In the next two chapters (chapter two and three) Jesus dictates seven letters to seven churches in Asia which John oversaw. The seven churches are: Ephesus, Smyrna, Pergamum, Thyatira, Sardis, Philadelphia, and Laodicea. Jesus addresses his letter to the "angel," or aggelos in the Greek, which means "messenger." Aggelos is used to refer to angelic beings who serve as messengers for God, but here in Revelation it would appear that these letters are being addressed to God's "messenger" in the church which would be the pastor or an overseeing elder (Men who are referred to as "messengers" with the Greek word aggelos are found in Matt. 11:10; Mark 1:2; Luke 7:24, 27; 9:52).
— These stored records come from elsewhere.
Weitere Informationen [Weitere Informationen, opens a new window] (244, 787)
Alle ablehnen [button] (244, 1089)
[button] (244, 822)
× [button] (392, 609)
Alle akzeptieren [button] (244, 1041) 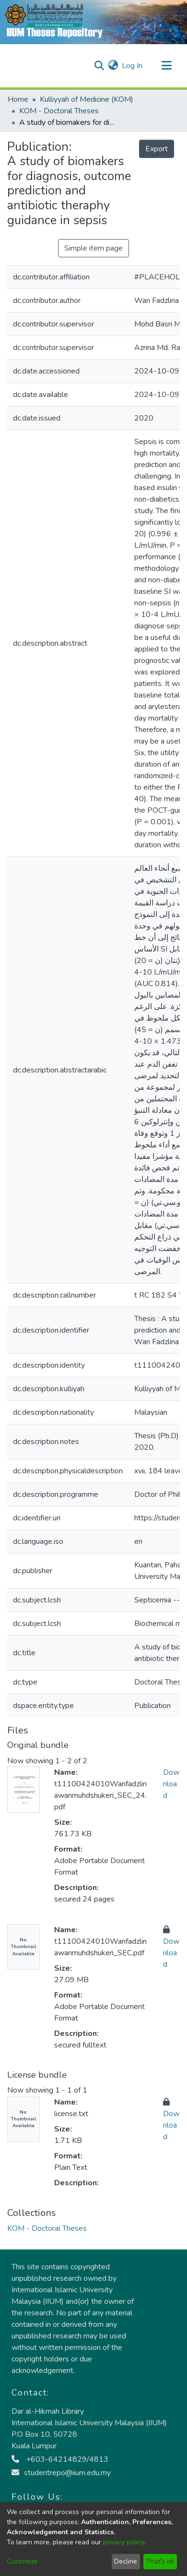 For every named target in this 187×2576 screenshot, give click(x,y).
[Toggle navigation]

This is probably not Jesus giving John a message to write on a scroll that is to be handed to an angelic being. It makes more sense to interpret aggelos as the man who speaks to the church who is to receive a scroll from John the Apostle who received the message from the Lord.
Jesus identifies himself at the beginning of each letter to the seven individual churches with a unique reference to himself, his character, his responsibility or his role as the head of the church.
To Ephesus Jesus is the one who holds the seven stars, or the seven pastors in his right hand and walks among the seven golden lampstands, or the seven churches. This is an image of Jesus in his heavenly temple serving as the high priest attending the churches who are his representatives in Asia. Jesus says that he "holds," or kraton, which means "to hold authoritatively" the pastors of the churches.
To Smyrna Jesus is the "First and the Last, who died and came to life again." Jesus' reference to himself being the "First and the Last" is a direct OT reference to the eternal God who has eternally existed and will continue to exist eternally. Yet, in this eternal state the eternal God entered creation and died as a man on the cross, but returned to life. Jesus eternally existed before all things outside of time, space and matter, but he entered creation as a man and suffered the worst fate only to conqueror death itself and be raised back to life.
To Pergamum Jesus is speaking as the one "who has the sharp, double-edged sword." In the Greek there are articles in front of the words "sword," "two-mouthed (or, "two-edged") and "sharp." So, the Greek literally says, "These things says the one having THE sword THE two-edged THE sharp." The articles add emphasis to the fact that even for those who are living under the authority of the Roman empire, Jesus is the one who has The Sword, The Sharp Sword, The Double-Edged Sword, which means no one else has The Sword! Jesus does not also have a sword, he has The Only Sword! The word for "sword" is rhomphaia which is the long spear like sword used fro piercing and cutting, and not the machaira, which a dagger like sword less than 16 inches long. When Jesus returns in Revelation 19:15, 21 he has the rhomphaia with him.
To Thyatira Jesus is "the Son of God, whose eyes are like blazing fire and whose feet are like burnished bronze." Eyes, fire and bronze are all symbols of judgment in the Old Testament and in other places. This time the judgment comes from the glorious eternal Son of God whose own eyes, or what he sees, brings the fire and whose own glorious feet of glowing metallic judgment will trample his opposition in his glorious march of resurrection victory.